◆ Exercise requirements
Find the line with "Le Marseillais a régné au milieu de ter" in the entries below. Repeat it, every following line, and the line with "Термопанели из пенополистирола (ППС)", exactly and with nothing added.

◆ Material provided
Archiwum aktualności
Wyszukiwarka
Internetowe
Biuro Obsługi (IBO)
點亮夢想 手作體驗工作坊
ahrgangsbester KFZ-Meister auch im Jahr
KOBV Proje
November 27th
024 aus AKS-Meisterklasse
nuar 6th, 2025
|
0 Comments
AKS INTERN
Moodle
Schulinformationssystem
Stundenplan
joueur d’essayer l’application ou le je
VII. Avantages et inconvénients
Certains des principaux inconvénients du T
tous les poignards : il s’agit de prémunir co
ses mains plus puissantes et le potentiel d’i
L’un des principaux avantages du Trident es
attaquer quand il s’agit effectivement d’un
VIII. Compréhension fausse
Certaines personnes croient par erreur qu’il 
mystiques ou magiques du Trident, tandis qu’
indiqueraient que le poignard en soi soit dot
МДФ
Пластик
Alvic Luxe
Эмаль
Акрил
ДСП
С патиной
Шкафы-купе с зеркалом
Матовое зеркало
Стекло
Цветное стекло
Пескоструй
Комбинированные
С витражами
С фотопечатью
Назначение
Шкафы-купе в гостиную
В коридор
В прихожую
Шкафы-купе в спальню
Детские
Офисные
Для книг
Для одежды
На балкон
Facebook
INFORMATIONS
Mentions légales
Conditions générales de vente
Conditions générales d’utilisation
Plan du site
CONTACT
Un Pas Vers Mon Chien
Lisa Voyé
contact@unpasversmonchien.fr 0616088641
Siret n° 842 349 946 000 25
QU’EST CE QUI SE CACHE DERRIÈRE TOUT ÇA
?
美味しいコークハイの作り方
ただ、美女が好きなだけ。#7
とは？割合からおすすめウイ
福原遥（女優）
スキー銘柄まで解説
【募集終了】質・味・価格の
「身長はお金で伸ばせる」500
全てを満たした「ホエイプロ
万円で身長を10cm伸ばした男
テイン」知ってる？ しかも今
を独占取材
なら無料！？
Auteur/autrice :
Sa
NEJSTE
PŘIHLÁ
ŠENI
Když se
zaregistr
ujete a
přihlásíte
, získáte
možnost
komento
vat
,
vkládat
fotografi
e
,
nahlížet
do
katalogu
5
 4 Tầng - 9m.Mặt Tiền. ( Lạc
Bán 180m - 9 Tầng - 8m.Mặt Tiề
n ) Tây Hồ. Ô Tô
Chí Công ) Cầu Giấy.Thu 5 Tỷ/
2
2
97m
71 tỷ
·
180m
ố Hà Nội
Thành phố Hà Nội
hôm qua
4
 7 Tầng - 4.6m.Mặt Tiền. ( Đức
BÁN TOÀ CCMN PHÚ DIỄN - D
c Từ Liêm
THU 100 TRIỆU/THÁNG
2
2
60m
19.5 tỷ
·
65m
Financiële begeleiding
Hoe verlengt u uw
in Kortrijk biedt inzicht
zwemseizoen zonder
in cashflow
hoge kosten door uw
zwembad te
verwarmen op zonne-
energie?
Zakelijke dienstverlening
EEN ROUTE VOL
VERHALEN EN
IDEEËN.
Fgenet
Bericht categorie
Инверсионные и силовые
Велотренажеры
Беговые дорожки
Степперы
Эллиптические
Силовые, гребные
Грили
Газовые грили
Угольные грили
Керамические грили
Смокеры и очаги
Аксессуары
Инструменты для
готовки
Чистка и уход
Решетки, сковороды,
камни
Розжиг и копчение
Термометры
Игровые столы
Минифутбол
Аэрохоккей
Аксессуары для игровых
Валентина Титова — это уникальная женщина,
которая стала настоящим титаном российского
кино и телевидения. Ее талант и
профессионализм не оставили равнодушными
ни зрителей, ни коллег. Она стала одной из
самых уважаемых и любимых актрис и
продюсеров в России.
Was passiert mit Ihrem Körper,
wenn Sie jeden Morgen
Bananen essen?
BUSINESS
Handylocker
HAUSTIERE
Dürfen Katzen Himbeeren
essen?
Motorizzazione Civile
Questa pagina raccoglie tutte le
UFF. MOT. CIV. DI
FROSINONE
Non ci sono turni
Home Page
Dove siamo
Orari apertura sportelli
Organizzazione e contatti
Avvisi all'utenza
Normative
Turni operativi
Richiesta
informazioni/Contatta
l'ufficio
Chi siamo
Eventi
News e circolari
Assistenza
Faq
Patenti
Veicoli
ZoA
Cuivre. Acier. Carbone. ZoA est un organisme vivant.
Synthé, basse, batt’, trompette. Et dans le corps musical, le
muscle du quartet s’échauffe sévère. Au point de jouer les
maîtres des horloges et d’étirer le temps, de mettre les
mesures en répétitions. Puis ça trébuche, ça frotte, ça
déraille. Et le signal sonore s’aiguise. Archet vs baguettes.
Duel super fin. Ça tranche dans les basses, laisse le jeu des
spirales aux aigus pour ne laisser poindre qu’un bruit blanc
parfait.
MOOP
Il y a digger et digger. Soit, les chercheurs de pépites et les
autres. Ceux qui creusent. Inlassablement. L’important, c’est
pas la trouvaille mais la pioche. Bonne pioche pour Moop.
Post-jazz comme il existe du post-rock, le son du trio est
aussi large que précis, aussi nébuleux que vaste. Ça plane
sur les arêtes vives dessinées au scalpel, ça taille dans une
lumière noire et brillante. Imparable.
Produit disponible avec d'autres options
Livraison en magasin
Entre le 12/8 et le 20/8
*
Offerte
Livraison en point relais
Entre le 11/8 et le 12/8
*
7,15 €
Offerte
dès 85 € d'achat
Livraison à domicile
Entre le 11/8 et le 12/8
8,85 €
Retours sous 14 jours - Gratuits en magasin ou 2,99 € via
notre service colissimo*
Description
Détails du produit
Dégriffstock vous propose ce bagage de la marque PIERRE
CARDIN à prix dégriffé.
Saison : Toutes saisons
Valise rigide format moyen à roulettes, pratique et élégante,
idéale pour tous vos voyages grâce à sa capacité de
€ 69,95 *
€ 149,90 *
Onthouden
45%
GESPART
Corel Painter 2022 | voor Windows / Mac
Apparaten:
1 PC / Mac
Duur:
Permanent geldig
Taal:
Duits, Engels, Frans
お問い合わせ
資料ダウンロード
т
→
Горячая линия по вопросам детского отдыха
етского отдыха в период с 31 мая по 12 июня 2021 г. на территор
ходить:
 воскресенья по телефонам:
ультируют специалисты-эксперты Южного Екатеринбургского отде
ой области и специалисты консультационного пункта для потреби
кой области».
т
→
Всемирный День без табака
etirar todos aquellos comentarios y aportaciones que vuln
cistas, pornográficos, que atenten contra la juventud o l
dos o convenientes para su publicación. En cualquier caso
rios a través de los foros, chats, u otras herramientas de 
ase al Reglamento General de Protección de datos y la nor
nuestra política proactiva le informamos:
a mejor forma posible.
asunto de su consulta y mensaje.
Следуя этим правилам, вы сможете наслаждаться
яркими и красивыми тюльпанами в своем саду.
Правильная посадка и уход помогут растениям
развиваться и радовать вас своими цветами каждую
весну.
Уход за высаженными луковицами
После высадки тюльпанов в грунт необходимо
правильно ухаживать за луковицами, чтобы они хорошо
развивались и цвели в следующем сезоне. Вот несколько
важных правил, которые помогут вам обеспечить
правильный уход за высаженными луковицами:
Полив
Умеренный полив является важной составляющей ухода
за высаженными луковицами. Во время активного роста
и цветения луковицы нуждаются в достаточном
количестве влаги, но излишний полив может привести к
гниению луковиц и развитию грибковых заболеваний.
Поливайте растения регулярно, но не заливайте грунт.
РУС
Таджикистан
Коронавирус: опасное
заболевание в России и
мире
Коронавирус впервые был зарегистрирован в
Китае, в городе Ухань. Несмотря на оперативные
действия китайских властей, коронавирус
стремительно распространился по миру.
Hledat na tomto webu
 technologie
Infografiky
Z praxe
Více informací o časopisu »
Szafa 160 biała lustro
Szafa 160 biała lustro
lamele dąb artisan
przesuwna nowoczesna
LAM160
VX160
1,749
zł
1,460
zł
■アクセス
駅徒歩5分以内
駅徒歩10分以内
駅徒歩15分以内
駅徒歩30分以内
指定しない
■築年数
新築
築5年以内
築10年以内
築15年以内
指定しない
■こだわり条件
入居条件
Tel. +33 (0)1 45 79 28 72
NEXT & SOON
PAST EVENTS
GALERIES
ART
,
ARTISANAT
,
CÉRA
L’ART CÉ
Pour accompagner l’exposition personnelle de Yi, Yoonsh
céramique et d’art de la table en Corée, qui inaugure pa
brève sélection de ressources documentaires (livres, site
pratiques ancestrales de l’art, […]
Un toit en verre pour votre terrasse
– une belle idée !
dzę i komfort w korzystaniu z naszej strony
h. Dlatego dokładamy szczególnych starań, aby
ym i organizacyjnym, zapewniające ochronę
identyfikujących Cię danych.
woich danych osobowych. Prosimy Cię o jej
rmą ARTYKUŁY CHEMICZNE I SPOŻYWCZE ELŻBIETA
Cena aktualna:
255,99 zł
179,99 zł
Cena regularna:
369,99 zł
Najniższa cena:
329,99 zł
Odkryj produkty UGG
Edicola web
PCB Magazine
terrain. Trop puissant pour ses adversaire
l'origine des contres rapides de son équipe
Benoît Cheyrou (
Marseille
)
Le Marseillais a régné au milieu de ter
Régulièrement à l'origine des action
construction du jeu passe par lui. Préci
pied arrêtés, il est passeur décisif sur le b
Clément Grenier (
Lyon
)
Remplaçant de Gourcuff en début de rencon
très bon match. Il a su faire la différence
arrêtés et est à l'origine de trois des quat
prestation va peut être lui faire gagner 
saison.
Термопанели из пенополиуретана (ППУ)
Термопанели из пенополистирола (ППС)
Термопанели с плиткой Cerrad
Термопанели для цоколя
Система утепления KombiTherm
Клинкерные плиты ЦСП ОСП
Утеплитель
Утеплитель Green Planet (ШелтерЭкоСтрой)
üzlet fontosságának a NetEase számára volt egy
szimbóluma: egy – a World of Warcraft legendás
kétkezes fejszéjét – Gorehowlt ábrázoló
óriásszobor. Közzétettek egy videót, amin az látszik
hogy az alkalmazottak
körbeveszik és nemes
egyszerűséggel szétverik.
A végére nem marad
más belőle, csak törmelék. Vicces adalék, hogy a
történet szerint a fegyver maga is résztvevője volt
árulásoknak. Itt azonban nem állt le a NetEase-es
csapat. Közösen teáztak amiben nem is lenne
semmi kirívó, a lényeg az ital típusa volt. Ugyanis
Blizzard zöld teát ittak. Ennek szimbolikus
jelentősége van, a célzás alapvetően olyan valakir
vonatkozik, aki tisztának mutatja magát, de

◆ Result of this task
Le Marseillais a régné au milieu de ter
Régulièrement à l'origine des action
construction du jeu passe par lui. Préci
pied arrêtés, il est passeur décisif sur le b
Clément Grenier (
Lyon
)
Remplaçant de Gourcuff en début de rencon
très bon match. Il a su faire la différence
arrêtés et est à l'origine de trois des quat
prestation va peut être lui faire gagner 
saison.
Термопанели из пенополиуретана (ППУ)
Термопанели из пенополистирола (ППС)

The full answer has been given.